I'm too poor and dumb to go to college.
On the upside, I finally got a job, at least.
I'd rather see people getting degrees in subjects they enjoy rather than forcing everyone to be the same corporate drone just because people think that's how you get a job.
Everybody also seems to think art degrees are super easy too, when in reality you need to be a really dedicated artist to make it through and not fail. You're average 4 credit hour science class in a quarter system is 3 hours of lecture a week and and two hours or so of lab on a different dates/times, which literally involves just following instructions. Zero homework other than studying for tests, or papers if it happens to be a writing intensive credited class as well, or finishing up labs. This gets slightly more intense the higher level you go, to where degree-specific science classes in the upper level will often have you conduct your own tests/research at home. This gets even easier if you're degree doesn't really have too many classes with lab times like an english degree - then you are literally meeting for about 3-4 hours a week, and doing maybe 3-4 hours of homework/study/etc at the most, with again - the exception being upper level junior-senior year stuff where you're assignments are more personalized and complex.
Meanwhile your BEGINNING art classes are also 4 credit hours, but you are garunteed in there for 7 hours of class per week (3.5 hour studio timeblocks where you are constantly and intensely working), and will always have about 7-10 hours worth of homework to do as well, where you are expected to do well in both technical and artistic skill.
Shame a college degree alone is almost useless now since you need x years of experience. Shame they don't exchange money for experience in colleges.
sure this is great from a humanitarian point of view but this is terrible from an economic stance.
the most obvious problem is that nobody is going to hire the 70% without a degree for anything better than McDonalds. Since the number is steadily increasing, this will become a bigger and bigger problem for the people without a college degree.
Next problem is student loans: at least half of these students will be paying back student loans for the next 40 years and really won't have much money to put into the economy themselves
Last would be the rising cost of everything. college graduates cost more to hire, which eventually trickles down into the cost of goods and services.
Of course at 30% none of this is really an issue. Around 60% is where we should start being worried.
Soon: College degree required to work at mcd
But now that high schools don't teach you about useful things in life, only "WE NEED TO PREPARE YOU FOR COLLEGE EVEN THOUGH 90% OF YOU WON'T BE" I will not find it surprising that even an AA (Lowest US degree) will be needed for such menial jobs.
Education system is broken as fuck. You spend 12 years of your life in school and that is not enough for anything more than mcdonalds. Makes no sense really.
Hell, in my high school, the class personal finances (teaches you about banking and managing your own money) was a strictly optional class that, when I took it, there were only 10 other students in there with me.
I'm in college for information systems tech, and i love it and college is the best decision i ever made.
In fact, on average, private universities artificially inflate their students' grades much more frequently than public universities.

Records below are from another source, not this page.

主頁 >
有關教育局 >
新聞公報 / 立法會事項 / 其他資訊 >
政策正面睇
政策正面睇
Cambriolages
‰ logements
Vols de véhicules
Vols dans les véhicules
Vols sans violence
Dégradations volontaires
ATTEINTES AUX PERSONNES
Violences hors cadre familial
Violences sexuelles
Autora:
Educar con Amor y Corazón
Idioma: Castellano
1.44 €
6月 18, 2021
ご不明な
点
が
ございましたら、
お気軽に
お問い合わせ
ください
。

hahaha, people still believe that?
More like, "for many people, education is a sure path to a lifetime of debt."
Damn where's that video that explained american colleges and debt associated with it.
This is a bad thing.
We have basically locked ourselves into an education arms race.
The result is that jobs that have no business requiring college degrees will demand them and jobs that don't need higher degrees will start requiring them.

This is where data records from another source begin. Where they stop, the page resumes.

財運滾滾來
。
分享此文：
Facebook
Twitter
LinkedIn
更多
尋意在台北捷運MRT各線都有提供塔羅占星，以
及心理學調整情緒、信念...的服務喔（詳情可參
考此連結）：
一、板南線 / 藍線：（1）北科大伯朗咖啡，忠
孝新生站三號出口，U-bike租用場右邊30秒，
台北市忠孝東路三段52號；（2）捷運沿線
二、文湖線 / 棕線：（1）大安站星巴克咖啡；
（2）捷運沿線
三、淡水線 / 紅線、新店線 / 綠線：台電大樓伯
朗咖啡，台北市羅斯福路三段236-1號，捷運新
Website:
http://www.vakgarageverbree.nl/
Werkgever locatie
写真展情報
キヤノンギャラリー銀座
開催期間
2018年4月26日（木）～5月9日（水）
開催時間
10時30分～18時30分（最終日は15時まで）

This doesn't help anyone. It only hurts society and causes a significant portion of our young workforce to enter the market in debt.
Philosophy would at least be interesting, and I wouldn't be stuck at a help desk for the rest of my life.
And this is coming from a Computer Science major.
Luckily I'm moving into a job most people don't know about. I'm majoring in Information Technology/Networking & Security so I can work with the Federal Government in the Department of Defense or Homeland Security. Those jobs are bountiful and all you have to do is essentially be a paper tiger. (Certified in everything you can think of) Starting out most IT jobs pay at $60,000.00 per year and by the time I would retire I would be making $130,000.00 per year because a lot of Fed. Gov. positions give mandatory yearly raises. Plus I'd have a retirement, healthcare, and very good vacations.
IT is by no means a secret. And it's not a well-respected or prestigious job at all.
I respect artists because they do what they enjoy.
I don't respect MBAs because they're only in it for the money.
All of my lessons since I can remember have only been about teaching us to past the tests, not understand the actual subjects.
Hell, I managed to get a B in biology and I have no idea what the fuck anything is.
prob cus dem leberals hav wuined our scool sistem an mad it rel ezz!!!!!11
Yeah, but right now an American student drops out of High School every 26 seconds, so this will number will decline a lot over the next 10 years.
Are people disagreeing at A) A high school student drops every 26 seconds or B) the number will decline.
A is fact, B is my opinion.
The thing is though, not everybody needs to go to college to succeed, if you think about it.
Calculus and Biology won't help if you're going to be a Plumber (which my city desperately needs)
Wonder what the info on Uni graduates are - I would like to know how common people in my future line of work are.